Opinion
Civil Action 4:23-cv-01241-O
10-21-2024
OPINION AND ORDER
REED O'CONNOR UNITED STATES DISTRICT JUDGE
Before the Court are Defendants' Motion to Dismiss (ECF No. 5), filed March 28, 2024; Plaintiff's Response (ECF No. 14), filed May 2, 2024; Defendants' Reply (ECF No. 17), filed May 29, 2024; Plaintiff's Sur-Reply (ECF No. 23), filed July 22, 2024; and Defendants' Sur-Sur-Reply (ECF No. 24), filed August 1, 2024. After examining the relevant authorities and arguments, the Court GRANTS Defendants' Motion.
Unless otherwise cited, the Court's recitation of the facts is taken from Plaintiff's Complaint. See Pl.'s Compl., ECF No. 1. At this stage, these facts are taken as true and viewed in the light most favorable to the plaintiff. See Sonnier v. State Farm Mut. Auto. Ins., 509 F.3d 673, 675 (5th Cir. 2007).
Chad Lewis Lanier (“Plaintiff”) brings this lawsuit against former employers Wise County, Wise County Sheriff Lane Akin (“Defendant Akin”), and Wes Wallace (“Defendant Wallace”) (collectively, “Defendants”) for sexual harassment while Plaintiff was employed at the Wise County Sheriff's Office.

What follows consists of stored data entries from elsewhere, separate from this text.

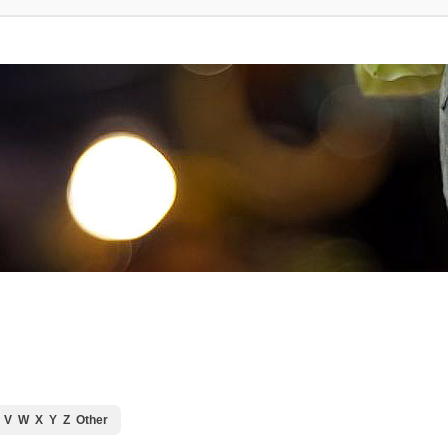
V
W
X
Y
Z
Other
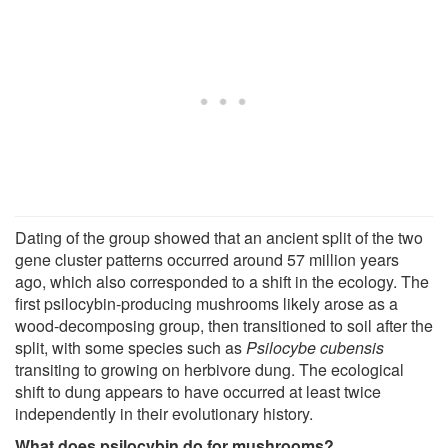
Dating of the group showed that an ancient split of the two
gene cluster patterns occurred around 57 million years
ago, which also corresponded to a shift in the ecology. The
first psilocybin-producing mushrooms likely arose as a
wood-decomposing group, then transitioned to soil after the
split, with some species such as
Psilocybe cubensis
transiting to growing on herbivore dung. The ecological
shift to dung appears to have occurred at least twice
independently in their evolutionary history.
What does psilocybin do for mushrooms?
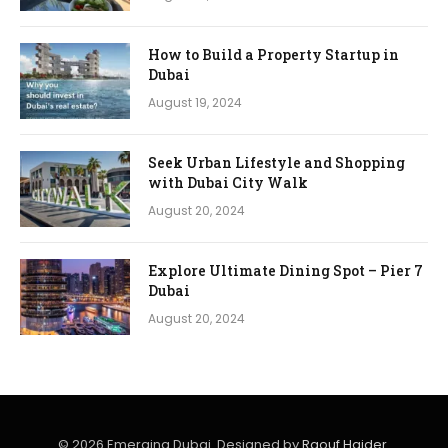
How to Build a Property Startup in
Dubai
August 19, 2024
Seek Urban Lifestyle and Shopping
with Dubai City Walk
August 20, 2024
Explore Ultimate Dining Spot – Pier 7
Dubai
August 20, 2024
© 2026 Emerging Dubai. Designed by
Raouf Haider
.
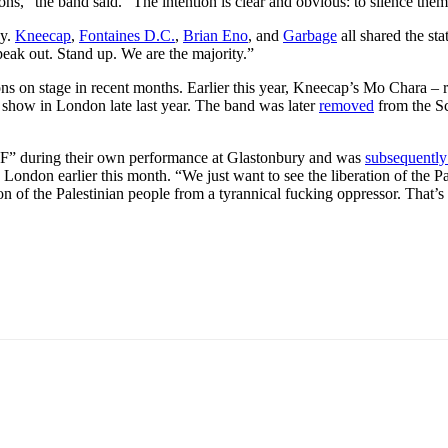
ns,” the band said. “The intention is clear and obvious: to silence them
dy.
Kneecap
,
Fontaines D.C.
,
Brian Eno
, and
Garbage
all shared the sta
eak out. Stand up. We are the majority.”
inions on stage in recent months. Earlier this year, Kneecap’s Mo Char
a show in London late last year. The band was later
removed
from the Sc
IDF” during their own performance at Glastonbury and was
subsequently
 London earlier this month. “We just want to see the liberation of the Pale
ration of the Palestinian people from a tyrannical fucking oppressor. That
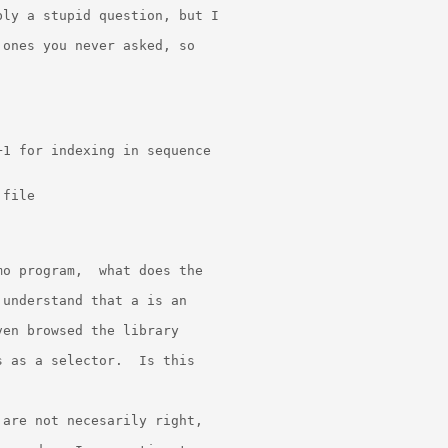
ly a stupid question, but I

ones you never asked, so

1 for indexing in sequence

file

o program,  what does the

understand that a is an

en browsed the library

 as a selector.  Is this

are not necesarily right,
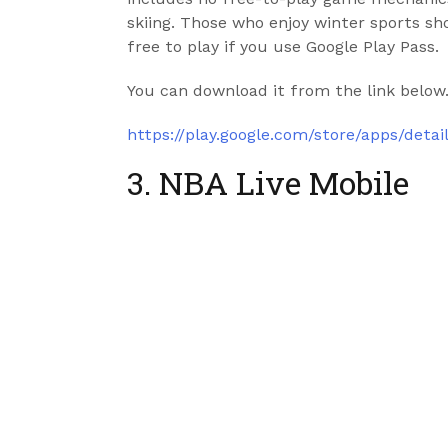
skiing. Those who enjoy winter sports shou
free to play if you use Google Play Pass.
You can download it from the link below
https://play.google.com/store/apps/det
3. NBA Live Mobile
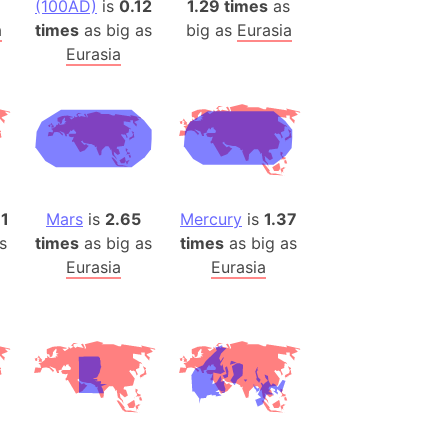
(100AD)
is
0.12
1.29 times
as
(Poland)
a
times
as big as
big as
Eurasia
ngary (1914)
Eurasia
use (US)
s
v
 Herzegovina
ttemberg (Germany)
11
Mars
is
2.65
Mercury
is
1.37
nd (Canada)
s
times
as big as
times
as big as
Eurasia
Eurasia
rnia State (Mexico)
rnia Sur (Mexico)
rnia Peninsula
 (Indonesia)
s
 (Pakistan)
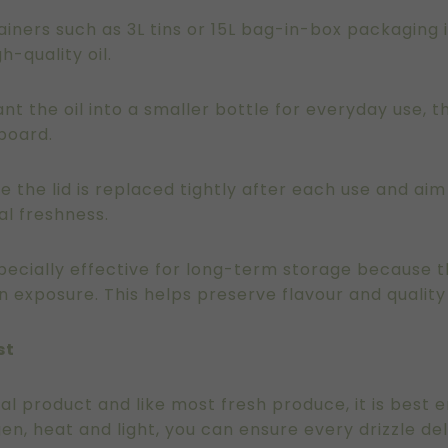
ntainers such as 3L tins or 15L bag-in-box packaging
h-quality oil.
t the oil into a smaller bottle for everyday use, t
pboard.
e the lid is replaced tightly after each use and aim
l freshness.
especially effective for long-term storage because
n exposure. This helps preserve flavour and quality
st
tural product and like most fresh produce, it is best 
en, heat and light, you can ensure every drizzle deli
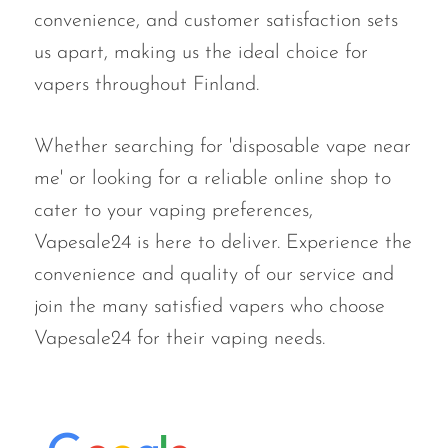
convenience, and customer satisfaction sets
us apart, making us the ideal choice for
vapers throughout Finland.
Whether searching for 'disposable vape near
me' or looking for a reliable online shop to
cater to your vaping preferences,
Vapesale24 is here to deliver. Experience the
convenience and quality of our service and
join the many satisfied vapers who choose
Vapesale24 for their vaping needs.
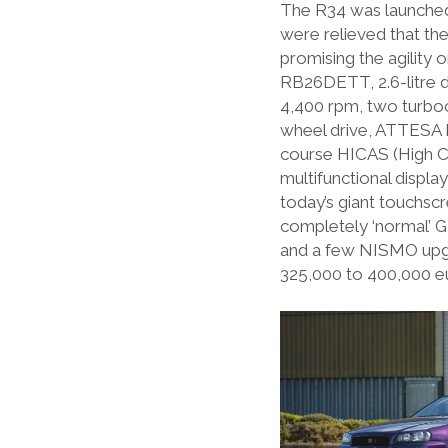
The R34 was launched 
were relieved that th
promising the agility
RB26DETT, 2.6-litre d
4,400 rpm, two turboc
wheel drive, ATTESA E
course HICAS (High Ca
multifunctional displ
today’s giant touchscr
completely ‘normal’ G
and a few NISMO upgra
325,000 to 400,000 e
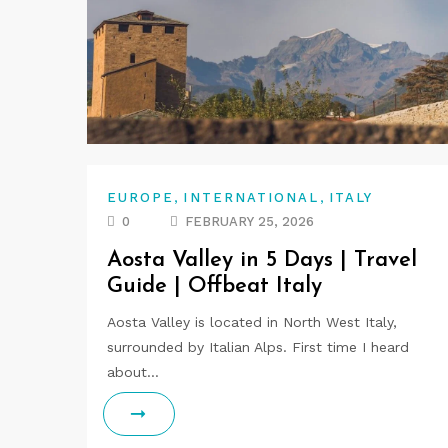
,
,
EUROPE
INTERNATIONAL
ITALY
0
FEBRUARY 25, 2026
Aosta Valley in 5 Days | Travel
Guide | Offbeat Italy
Aosta Valley is located in North West Italy,
surrounded by Italian Alps. First time I heard
about…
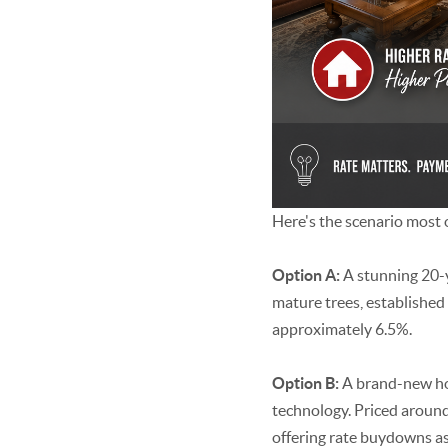
Here's the scenario most o
Option A:
A stunning 20-
mature trees, established
approximately 6.5%.
Option B:
A brand-new hom
technology. Priced around
offering rate buydowns as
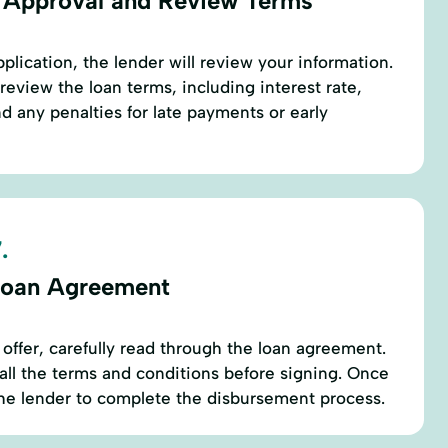
 Approval and Review Terms
plication, the lender will review your information.
review the loan terms, including interest rate,
 any penalties for late payments or early
.
Loan Agreement
 offer, carefully read through the loan agreement.
ll the terms and conditions before signing. Once
the lender to complete the disbursement process.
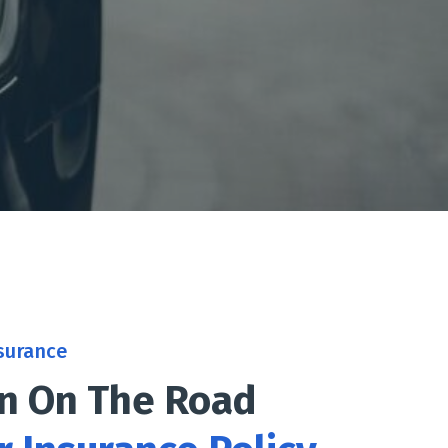
surance
on On The Road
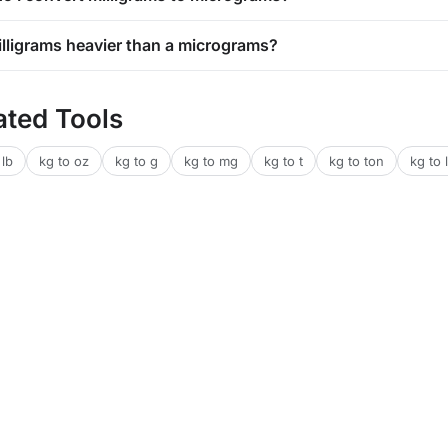
milligrams heavier than a micrograms?
ated Tools
 lb
kg to oz
kg to g
kg to mg
kg to t
kg to ton
kg to l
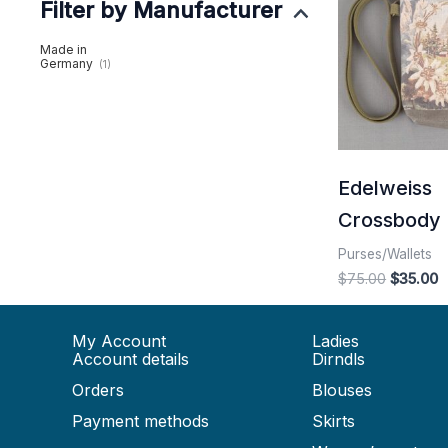
Filter by Manufacturer
$75.00.
$
Made in
Germany
(1)
Edelweiss
Crossbody 
Purses/Wallets
$
75.00
$
35.00
My Account
Ladies
Account details
Dirndls
Orders
Blouses
Payment methods
Skirts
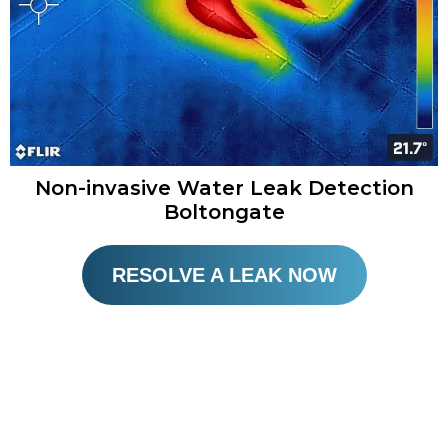
Non-invasive Water Leak Detection
Boltongate​
RESOLVE A LEAK NOW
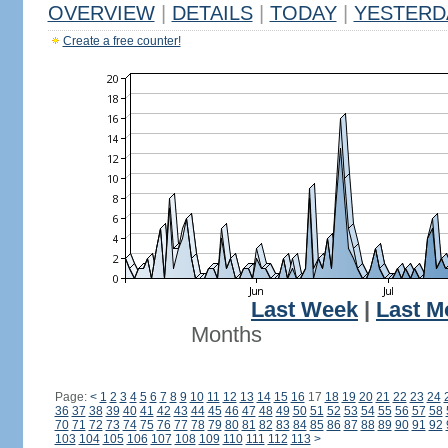
OVERVIEW
|
DETAILS
|
TODAY
|
YESTERD
Create a free counter!
Last Week
|
Last M
Months
Page:
<
1
2
3
4
5
6
7
8
9
10
11
12
13
14
15
16
17
18
19
20
21
22
23
24
36
37
38
39
40
41
42
43
44
45
46
47
48
49
50
51
52
53
54
55
56
57
58
70
71
72
73
74
75
76
77
78
79
80
81
82
83
84
85
86
87
88
89
90
91
92
103
104
105
106
107
108
109
110
111
112
113
>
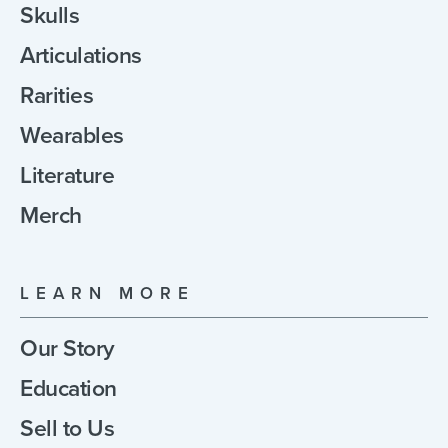
Skulls
Articulations
Rarities
Wearables
Literature
Merch
LEARN MORE
Our Story
Education
Sell to Us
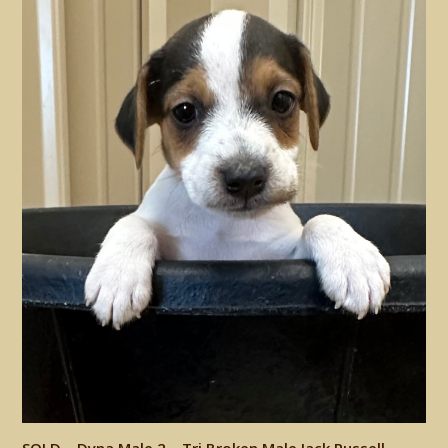
SOLD – Dyna Male 2 – Tri Broken Male Jack Russell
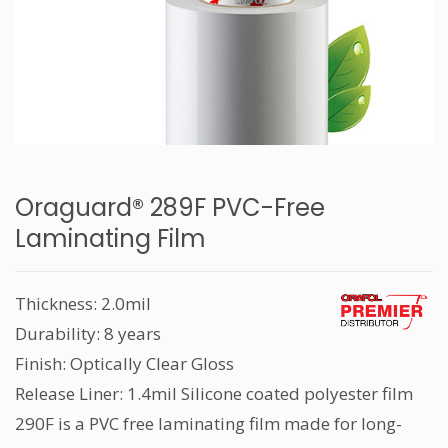
Oraguard® 289F PVC-Free
Laminating Film
Thickness: 2.0mil
Durability: 8 years
Finish: Optically Clear Gloss
Release Liner: 1.4mil Silicone coated polyester film
290F is a PVC free laminating film made for long-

Over an eighteen-month period, Plaintiff was subjected to repeated, explicit, and unwanted sexual comments from Defendant Wallace, his supervisor. Defendant Wallace repeatedly told Plaintiff to perform oral sex on a co-worker, repeatedly called Plaintiff a “cum-guzzler,” and referred to Plaintiff as his lover, among other unwanted sexual comments. Plaintiff complained to Defendant Wise County about this harassment on January 4, 2022. While Defendants Wise County and Akin determined that Defendant Wallace had repeatedly subjected Plaintiff to unwanted sexual comments, they told Plaintiff on January 10, 2022 that he would have to continue working under Defendant Wallace. Plaintiff then chose to retire instead of continuing to work under Defendant Wallace.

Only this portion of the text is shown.